Natural Relaxation

TL;DR

This paper introduces a natural relaxation mechanism in inflationary cosmology that explains the electroweak-Planck scale hierarchy, predicts vacuum metastability, and connects to neutrino physics and dark matter extensions.

Contribution

It proposes a novel relaxation scenario consistent with inflation that addresses hierarchy, vacuum stability, and neutrino mass generation within a unified framework.

Findings

Predicts near-criticality and metastability of the Higgs vacuum

Provides a viable reheating channel via Majorana neutrinos

Suggests dark matter extensions could solve vacuum stability issues

Abstract

Motivated by natural inflation, we propose a relaxation mechanism consistent with inflationary cosmology that explains the hierarchy between the electroweak scale and Planck scale.
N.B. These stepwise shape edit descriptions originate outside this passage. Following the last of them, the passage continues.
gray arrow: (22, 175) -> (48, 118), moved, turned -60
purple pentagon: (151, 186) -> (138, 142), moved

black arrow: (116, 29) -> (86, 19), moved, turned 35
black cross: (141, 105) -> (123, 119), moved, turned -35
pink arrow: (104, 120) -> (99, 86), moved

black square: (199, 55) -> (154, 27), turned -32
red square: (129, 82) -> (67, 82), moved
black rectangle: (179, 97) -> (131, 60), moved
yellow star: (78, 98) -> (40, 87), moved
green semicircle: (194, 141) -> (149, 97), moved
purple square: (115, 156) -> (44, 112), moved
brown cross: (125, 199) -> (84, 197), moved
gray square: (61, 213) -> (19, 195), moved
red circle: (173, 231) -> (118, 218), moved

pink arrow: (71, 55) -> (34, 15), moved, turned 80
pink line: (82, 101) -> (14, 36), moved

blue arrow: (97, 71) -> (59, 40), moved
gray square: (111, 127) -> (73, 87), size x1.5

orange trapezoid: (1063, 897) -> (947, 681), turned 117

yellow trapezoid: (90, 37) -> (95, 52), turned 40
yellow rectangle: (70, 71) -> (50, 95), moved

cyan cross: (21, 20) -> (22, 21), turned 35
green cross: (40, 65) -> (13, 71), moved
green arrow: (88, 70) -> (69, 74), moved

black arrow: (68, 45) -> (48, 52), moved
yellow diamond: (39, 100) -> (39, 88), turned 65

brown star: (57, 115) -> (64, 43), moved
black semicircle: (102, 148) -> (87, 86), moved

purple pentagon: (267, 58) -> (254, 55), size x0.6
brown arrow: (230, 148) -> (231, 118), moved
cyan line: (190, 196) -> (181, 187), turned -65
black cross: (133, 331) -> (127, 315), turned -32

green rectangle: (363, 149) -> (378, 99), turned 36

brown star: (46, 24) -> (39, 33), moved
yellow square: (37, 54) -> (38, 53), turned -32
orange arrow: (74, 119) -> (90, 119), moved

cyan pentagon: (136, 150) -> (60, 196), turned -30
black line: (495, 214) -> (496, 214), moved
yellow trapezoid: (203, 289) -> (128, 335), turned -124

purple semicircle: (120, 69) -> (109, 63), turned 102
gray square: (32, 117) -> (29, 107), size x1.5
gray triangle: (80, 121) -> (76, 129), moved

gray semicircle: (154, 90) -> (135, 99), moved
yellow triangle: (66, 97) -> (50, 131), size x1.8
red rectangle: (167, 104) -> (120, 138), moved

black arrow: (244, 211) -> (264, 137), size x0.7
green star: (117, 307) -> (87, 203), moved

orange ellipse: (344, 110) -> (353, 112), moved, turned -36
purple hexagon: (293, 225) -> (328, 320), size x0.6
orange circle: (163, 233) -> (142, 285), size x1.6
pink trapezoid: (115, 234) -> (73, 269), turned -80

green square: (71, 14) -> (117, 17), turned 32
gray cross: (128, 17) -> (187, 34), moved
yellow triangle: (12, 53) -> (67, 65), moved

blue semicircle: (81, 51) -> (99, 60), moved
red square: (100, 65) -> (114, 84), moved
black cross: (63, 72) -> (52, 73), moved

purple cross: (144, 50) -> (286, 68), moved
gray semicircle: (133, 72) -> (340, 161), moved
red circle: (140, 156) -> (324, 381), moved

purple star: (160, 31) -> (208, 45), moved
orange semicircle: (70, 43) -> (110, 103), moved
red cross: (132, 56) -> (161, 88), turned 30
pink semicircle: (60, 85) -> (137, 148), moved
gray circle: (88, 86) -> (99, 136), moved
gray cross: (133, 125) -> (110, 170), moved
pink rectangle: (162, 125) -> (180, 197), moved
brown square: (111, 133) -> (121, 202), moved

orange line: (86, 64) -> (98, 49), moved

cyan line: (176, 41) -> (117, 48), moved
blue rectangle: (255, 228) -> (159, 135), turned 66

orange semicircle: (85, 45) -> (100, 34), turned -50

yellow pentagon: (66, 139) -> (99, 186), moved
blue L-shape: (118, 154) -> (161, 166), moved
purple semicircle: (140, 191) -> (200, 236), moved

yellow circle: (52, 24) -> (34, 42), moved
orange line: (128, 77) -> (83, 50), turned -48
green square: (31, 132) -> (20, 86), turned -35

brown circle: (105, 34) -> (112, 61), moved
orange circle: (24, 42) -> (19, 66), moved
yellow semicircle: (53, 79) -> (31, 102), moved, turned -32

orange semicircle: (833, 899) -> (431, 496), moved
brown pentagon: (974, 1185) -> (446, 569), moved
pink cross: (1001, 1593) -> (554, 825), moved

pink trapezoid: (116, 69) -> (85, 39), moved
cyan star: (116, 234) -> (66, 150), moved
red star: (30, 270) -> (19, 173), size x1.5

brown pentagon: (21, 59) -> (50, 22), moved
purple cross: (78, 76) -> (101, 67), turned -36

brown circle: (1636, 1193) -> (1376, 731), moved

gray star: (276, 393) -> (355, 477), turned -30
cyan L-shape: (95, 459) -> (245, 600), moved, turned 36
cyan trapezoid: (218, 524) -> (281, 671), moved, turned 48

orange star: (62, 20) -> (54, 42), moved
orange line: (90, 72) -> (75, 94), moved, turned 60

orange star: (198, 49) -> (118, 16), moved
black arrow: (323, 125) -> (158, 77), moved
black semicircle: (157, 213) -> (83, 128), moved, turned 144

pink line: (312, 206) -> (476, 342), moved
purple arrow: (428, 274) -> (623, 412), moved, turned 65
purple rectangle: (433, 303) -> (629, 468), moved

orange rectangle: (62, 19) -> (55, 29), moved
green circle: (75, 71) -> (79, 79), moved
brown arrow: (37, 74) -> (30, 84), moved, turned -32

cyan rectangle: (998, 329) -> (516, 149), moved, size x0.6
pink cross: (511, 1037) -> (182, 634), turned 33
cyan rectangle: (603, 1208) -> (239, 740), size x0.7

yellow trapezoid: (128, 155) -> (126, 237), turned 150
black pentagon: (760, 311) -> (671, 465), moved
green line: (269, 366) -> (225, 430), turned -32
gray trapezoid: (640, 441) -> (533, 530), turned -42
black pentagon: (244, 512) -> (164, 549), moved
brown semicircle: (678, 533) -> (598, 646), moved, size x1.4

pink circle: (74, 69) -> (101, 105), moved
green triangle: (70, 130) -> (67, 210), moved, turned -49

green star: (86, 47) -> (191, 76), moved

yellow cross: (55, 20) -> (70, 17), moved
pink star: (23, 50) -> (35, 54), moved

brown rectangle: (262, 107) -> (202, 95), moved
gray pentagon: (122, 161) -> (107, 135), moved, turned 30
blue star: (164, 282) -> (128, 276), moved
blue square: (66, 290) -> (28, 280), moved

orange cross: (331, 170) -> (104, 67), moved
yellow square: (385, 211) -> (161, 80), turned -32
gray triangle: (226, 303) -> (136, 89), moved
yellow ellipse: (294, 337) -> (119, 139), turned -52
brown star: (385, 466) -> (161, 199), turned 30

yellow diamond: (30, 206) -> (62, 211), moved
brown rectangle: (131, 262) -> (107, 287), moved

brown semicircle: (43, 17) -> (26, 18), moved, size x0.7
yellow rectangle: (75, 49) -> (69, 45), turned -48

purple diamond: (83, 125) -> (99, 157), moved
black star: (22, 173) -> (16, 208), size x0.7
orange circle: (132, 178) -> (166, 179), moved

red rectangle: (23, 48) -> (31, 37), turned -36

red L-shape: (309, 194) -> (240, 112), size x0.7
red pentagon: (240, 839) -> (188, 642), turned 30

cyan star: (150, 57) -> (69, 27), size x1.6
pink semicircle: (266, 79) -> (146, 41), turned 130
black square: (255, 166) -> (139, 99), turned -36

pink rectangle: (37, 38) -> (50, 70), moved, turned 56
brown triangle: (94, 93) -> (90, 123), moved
This scenario is based on a selection mechanism that identifies the low scale dynamics as the one that is screened from UV physics. The scenario also predicts the near-criticality and metastability of the standard model vacuum state, explaining the Higgs boson mass observed at the LHC. Once Majorana right-handed neutrinos are introduced to provide a viable reheating channel, our framework yields a corresponding mass scale that allows for the seesaw mechanism as well as for standard thermal leptogenesis. We argue that considering singlet scalar dark matter extensions of the proposed scenario could solve the vacuum stability problem and discuss how the cosmological constant problem is possibly addressed.